About this task ▸
Omitting all images, transcribe the entries word for word.

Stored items
────
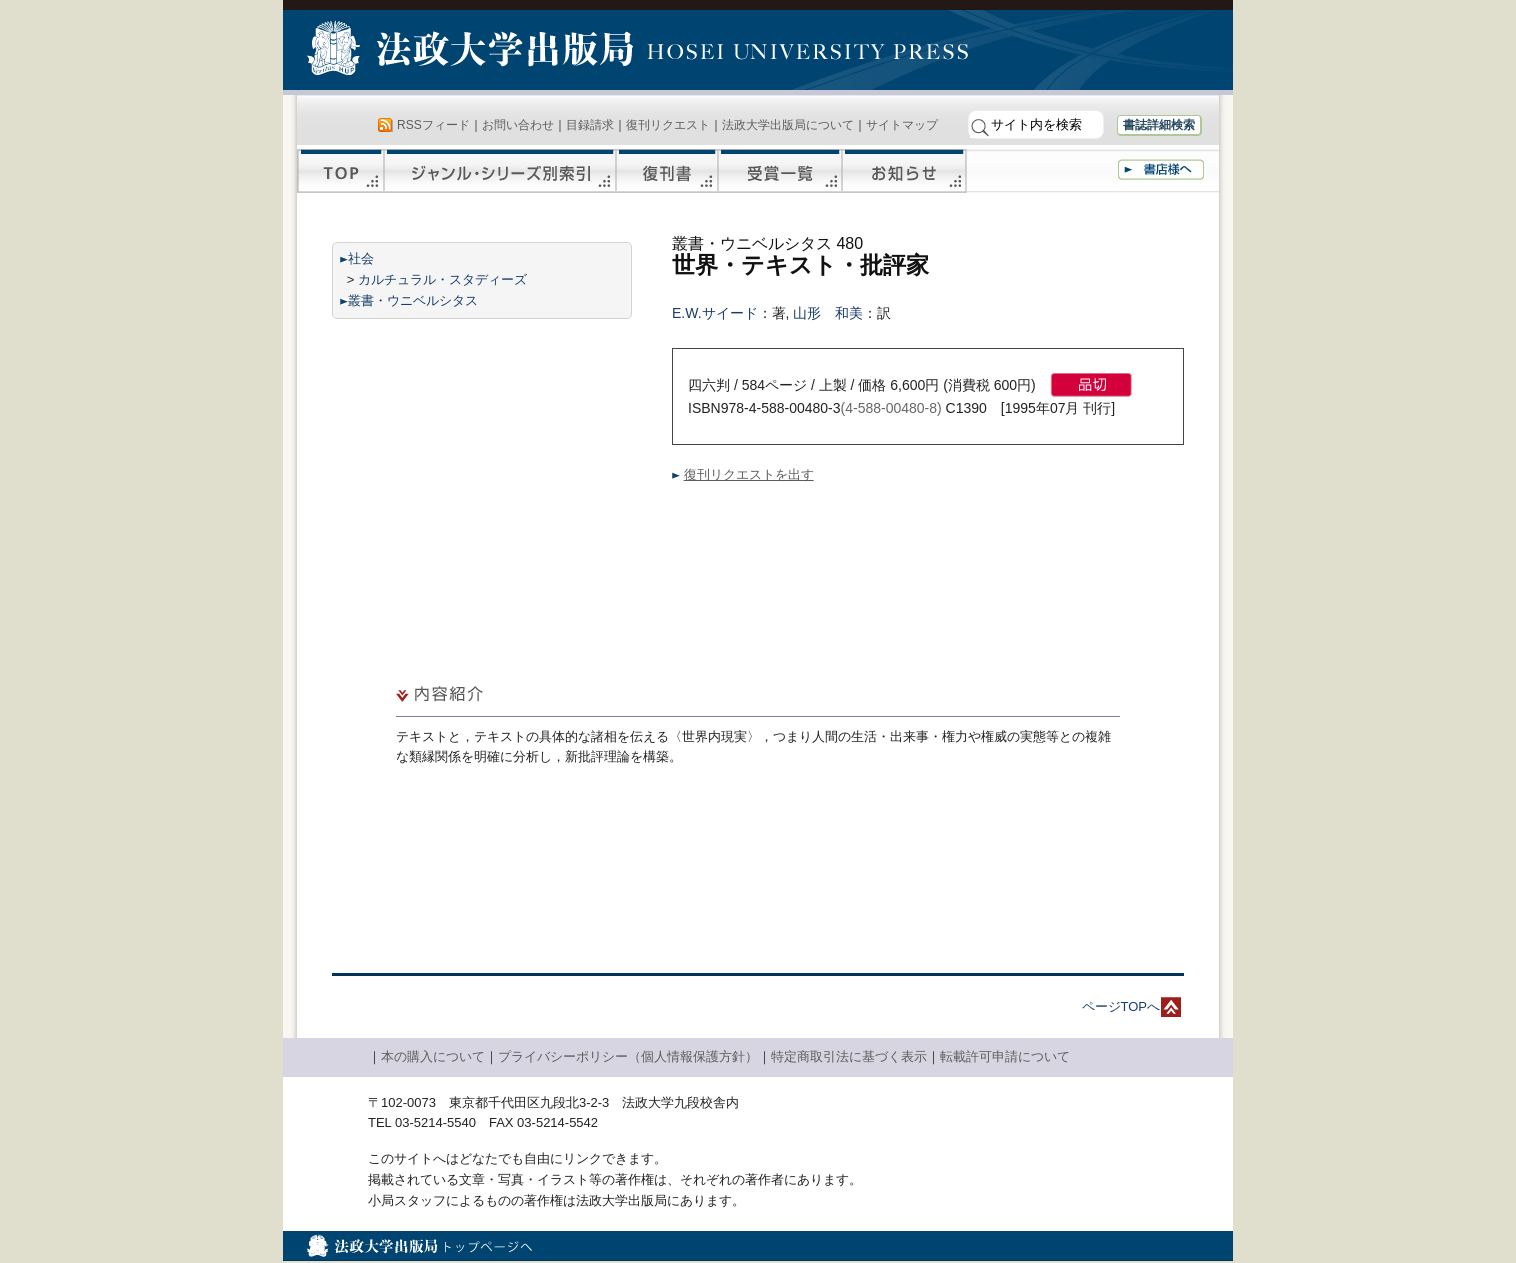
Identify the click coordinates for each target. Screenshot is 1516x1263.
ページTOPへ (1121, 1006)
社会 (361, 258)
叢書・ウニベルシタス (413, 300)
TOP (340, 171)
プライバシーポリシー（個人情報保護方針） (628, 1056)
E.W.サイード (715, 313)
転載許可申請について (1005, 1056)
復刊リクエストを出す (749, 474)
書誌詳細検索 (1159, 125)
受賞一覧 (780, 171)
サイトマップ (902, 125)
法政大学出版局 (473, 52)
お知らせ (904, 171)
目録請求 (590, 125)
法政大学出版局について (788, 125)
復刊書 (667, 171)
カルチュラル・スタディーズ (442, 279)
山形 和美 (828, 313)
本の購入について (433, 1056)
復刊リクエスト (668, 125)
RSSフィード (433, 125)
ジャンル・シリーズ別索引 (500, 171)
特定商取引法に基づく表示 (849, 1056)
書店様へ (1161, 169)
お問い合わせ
────
Task solution ▸
Identify the click coordinates for each target. Screenshot is 1516x1263.
ページTOPへ (1121, 1006)
社会 (361, 258)
叢書・ウニベルシタス (413, 300)
TOP (340, 171)
プライバシーポリシー（個人情報保護方針） (628, 1056)
E.W.サイード (715, 313)
転載許可申請について (1005, 1056)
復刊リクエストを出す (749, 474)
書誌詳細検索 (1159, 125)
受賞一覧 (780, 171)
サイトマップ (902, 125)
法政大学出版局 (473, 52)
お知らせ (904, 171)
目録請求 (590, 125)
法政大学出版局について (788, 125)
復刊書 (667, 171)
カルチュラル・スタディーズ (442, 279)
山形 和美 (828, 313)
本の購入について (433, 1056)
復刊リクエスト (668, 125)
RSSフィード (433, 125)
ジャンル・シリーズ別索引 (500, 171)
特定商取引法に基づく表示 (849, 1056)
書店様へ (1161, 169)
お問い合わせ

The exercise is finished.